[GH-ISSUE #6355] LLama 3.1 Tools do not work properly #66025

Closed
opened 2026-05-03 23:39:24 -05:00 by GiteaMirror · 1 comment
Owner

Originally created by @nomisto on GitHub (Aug 14, 2024).
Original GitHub issue: https://github.com/ollama/ollama/issues/6355

What is the issue?

I can't get the tooling function of llama 3.1 to work properly.

messages = [
 {'role': 'system', 'content': 'You are a helpful assistant with tool calling capabilities.
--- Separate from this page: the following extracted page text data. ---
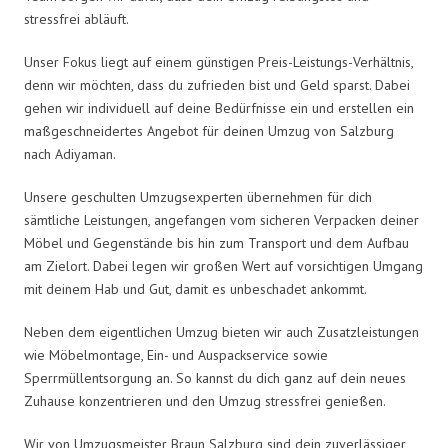
stressfrei abläuft.
Unser Fokus liegt auf einem günstigen Preis-Leistungs-Verhältnis,
denn wir möchten, dass du zufrieden bist und Geld sparst. Dabei
gehen wir individuell auf deine Bedürfnisse ein und erstellen ein
maßgeschneidertes Angebot für deinen Umzug von Salzburg
nach Adiyaman.
Unsere geschulten Umzugsexperten übernehmen für dich
sämtliche Leistungen, angefangen vom sicheren Verpacken deiner
Möbel und Gegenstände bis hin zum Transport und dem Aufbau
am Zielort. Dabei legen wir großen Wert auf vorsichtigen Umgang
mit deinem Hab und Gut, damit es unbeschadet ankommt.
Neben dem eigentlichen Umzug bieten wir auch Zusatzleistungen
wie Möbelmontage, Ein- und Auspackservice sowie
Sperrmüllentsorgung an. So kannst du dich ganz auf dein neues
Zuhause konzentrieren und den Umzug stressfrei genießen.
Wir von Umzugsmeister Braun Salzburg sind dein zuverlässiger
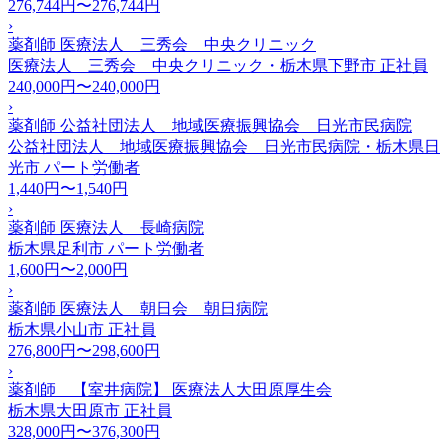
276,744円〜276,744円
›
薬剤師 医療法人 三秀会 中央クリニック
医療法人 三秀会 中央クリニック・栃木県下野市
正社員
240,000円〜240,000円
›
薬剤師 公益社団法人 地域医療振興協会 日光市民病院
公益社団法人 地域医療振興協会 日光市民病院・栃木県日
光市
パート労働者
1,440円〜1,540円
›
薬剤師 医療法人 長崎病院
栃木県足利市
パート労働者
1,600円〜2,000円
›
薬剤師 医療法人 朝日会 朝日病院
栃木県小山市
正社員
276,800円〜298,600円
›
薬剤師 【室井病院】 医療法人大田原厚生会
栃木県大田原市
正社員
328,000円〜376,300円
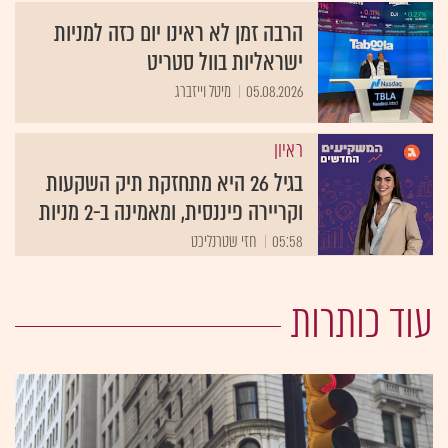
הרבה זמן לא ראינו יום כזה למניות
ישראליות בוול סטריט
05.08.2026
מיטל וייזברג
ראיון
בגיל 26 היא מתחזקת תיק השקעות
וקריירה פיננסית, ומאמינה ב-2 מניות
05:58
חזי שטרנליכט
עוד כותרות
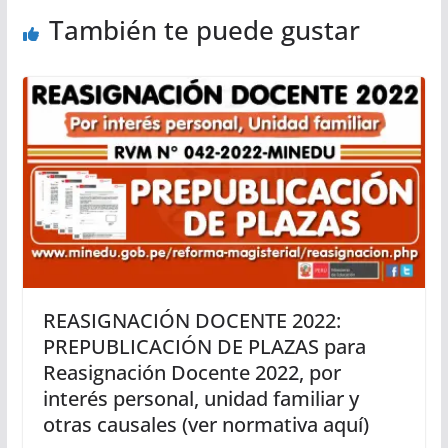
También te puede gustar
REASIGNACIÓN DOCENTE 2022:
PREPUBLICACIÓN DE PLAZAS para
Reasignación Docente 2022, por
interés personal, unidad familiar y
otras causales (ver normativa aquí)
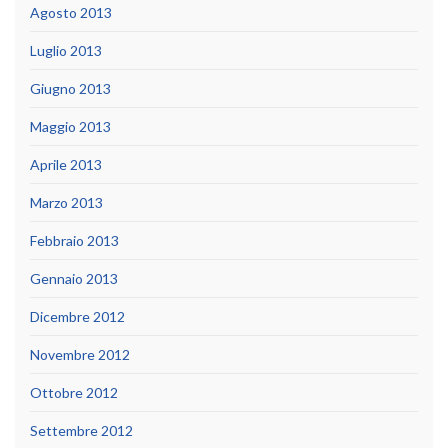
Agosto 2013
Luglio 2013
Giugno 2013
Maggio 2013
Aprile 2013
Marzo 2013
Febbraio 2013
Gennaio 2013
Dicembre 2012
Novembre 2012
Ottobre 2012
Settembre 2012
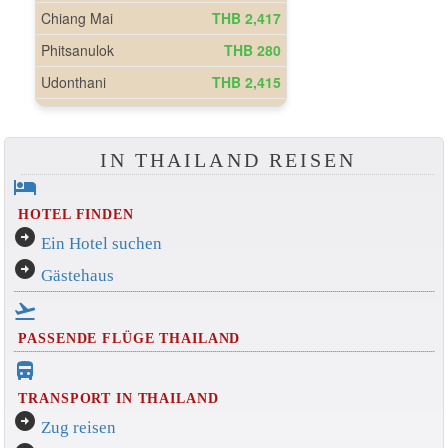
IN THAILAND REISEN
hotel
HOTEL FINDEN
arrow_circle_right
Ein Hotel suchen
arrow_circle_right
Gästehaus
flight_takeoff
PASSENDE FLÜGE THAILAND
directions_bus_filled
TRANSPORT IN THAILAND
arrow_circle_right
Zug reisen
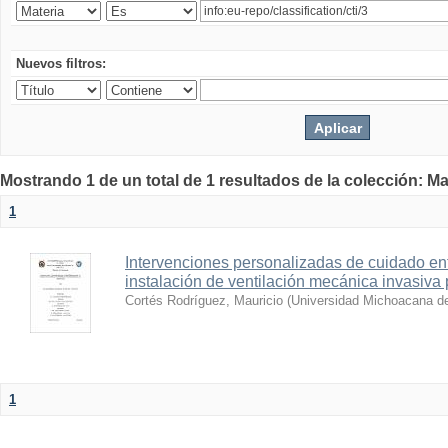
Nuevos filtros:
Mostrando 1 de un total de 1 resultados de la colección: Ma
1
Intervenciones personalizadas de cuidado en
instalación de ventilación mecánica invasi
Cortés Rodríguez, Mauricio
(
Universidad Michoacana de
1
When you receive a tool call response, use the output to format an answer to the orginal use question.'},
 {'role': 'user', 'content': 'What is the weather in Toronto?'},
 {'role': 'assistant',
  'content': '',
  'tool_calls': [{'function': {'name': 'get_current_weather',
     'arguments': {'city': 'Toronto'}},
    'id': 'call_6duDxk',
    'type': 'function'}]},
 {'role': 'ipython',
  'tool_call_id': 'call_6duDxk',
  'name': 'get_current_weather',
  'content': '{"city": "Toronto", "weather": "sunny"}'}]
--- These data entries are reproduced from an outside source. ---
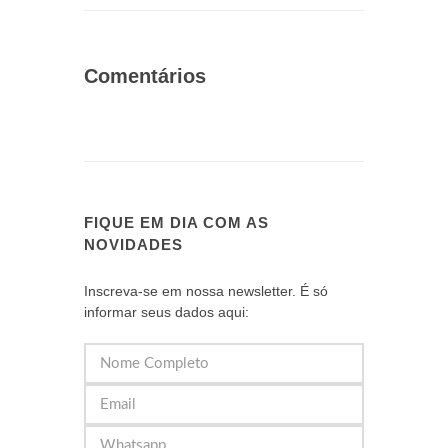
Comentários
FIQUE EM DIA COM AS
NOVIDADES
Inscreva-se em nossa newsletter. É só
informar seus dados aqui:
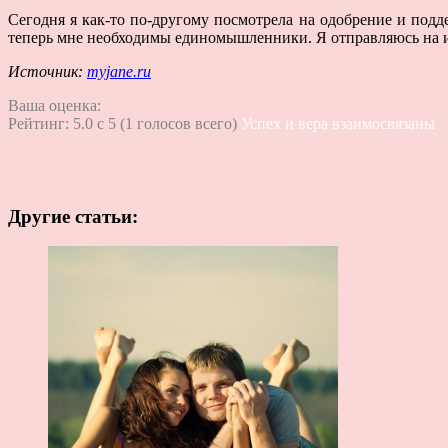
Сегодня я как-то по-другому посмотрела на одобрение и подде
теперь мне необходимы единомышленники. Я отправляюсь на их 
Источник:
myjane.ru
Ваша оценка:
Рейтинг:
5.0
c
5
(
1
голосов всего)
Успех и вера взаимосвязаны
Другие статьи:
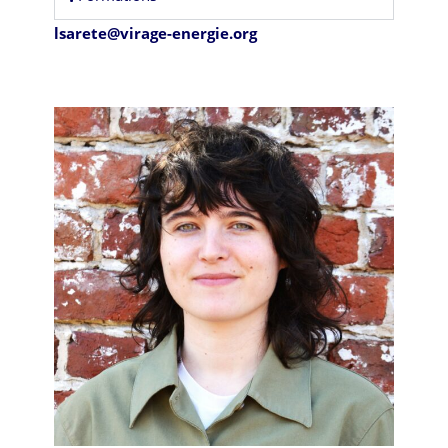
lsarete@virage-energie.org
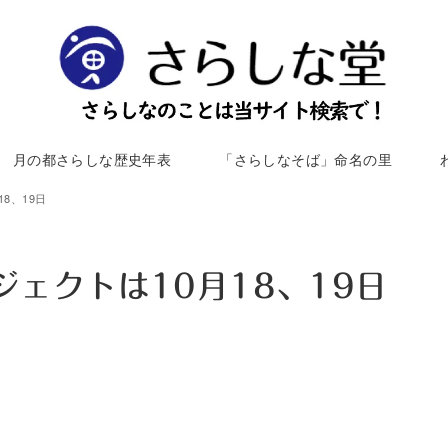
月の都さらしな歴史年表
「さらしなそば」命名の里
8、19日
ェクトは10月18、19日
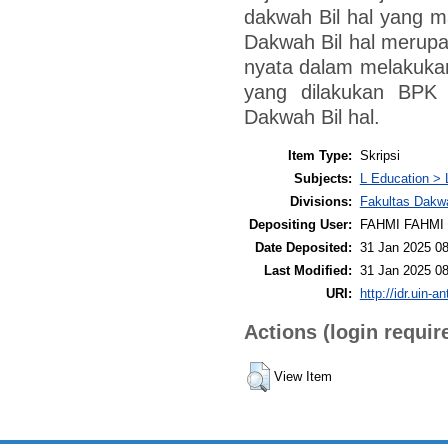
dakwah Bil hal yang ma
Dakwah Bil hal merupak
nyata dalam melakukan
yang dilakukan BPK 
Dakwah Bil hal.
Item Type:
Skripsi
Subjects:
L Education > 
Divisions:
Fakultas Dakw
Depositing User:
FAHMI FAHMI
Date Deposited:
31 Jan 2025 08
Last Modified:
31 Jan 2025 08
URI:
http://idr.uin-a
Actions (login requir
View Item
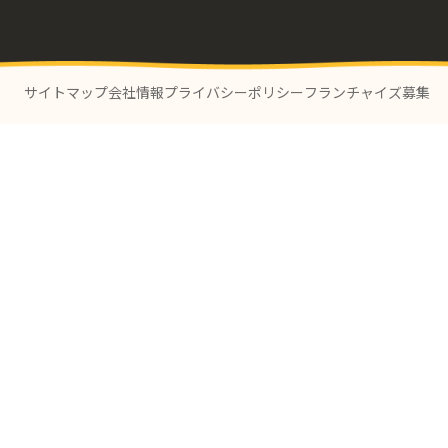
サイトマップ
会社情報
プライバシーポリシー
フランチャイズ募集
Using ollama, I get the following (hallucinated) output:

response = ollama.chat(
    model='llama3.1:8b-instruct-fp16',
    messages=messages,
    tools=tools
)
response
{'model': 'llama3.1:8b-instruct-fp16',
 'created_at': '2024-08-14T09:12:15.708397447Z',
 'message': {'role': 'assistant',
  'content': ' \n\nThe current weather in Toronto is mostly cloudy with a temperature of 22°C (72°F) and a gentle breeze of 15 km/h (9 mph).'},
 'done_reason': 'stop',
 'done': True,
 'total_duration': 1352319726,
 'load_duration': 70634597,
 'prompt_eval_count': 101,
 'prompt_eval_duration': 44061000,
 'eval_count': 34,
 'eval_duration': 1013216000}

Using plain transformers I get the correct answer

import transformers
import torch
from transformers import AutoModelForCausalLM, AutoTokenizer
model_id = "meta-llama/Meta-Llama-3.1-8B-Instruct"
device = "cuda:5"
model = AutoModelForCausalLM.from_pretrained(model_id, torch_dtype=torch.float16)
model.to(device)
tokenizer = AutoTokenizer.from_pretrained(model_id)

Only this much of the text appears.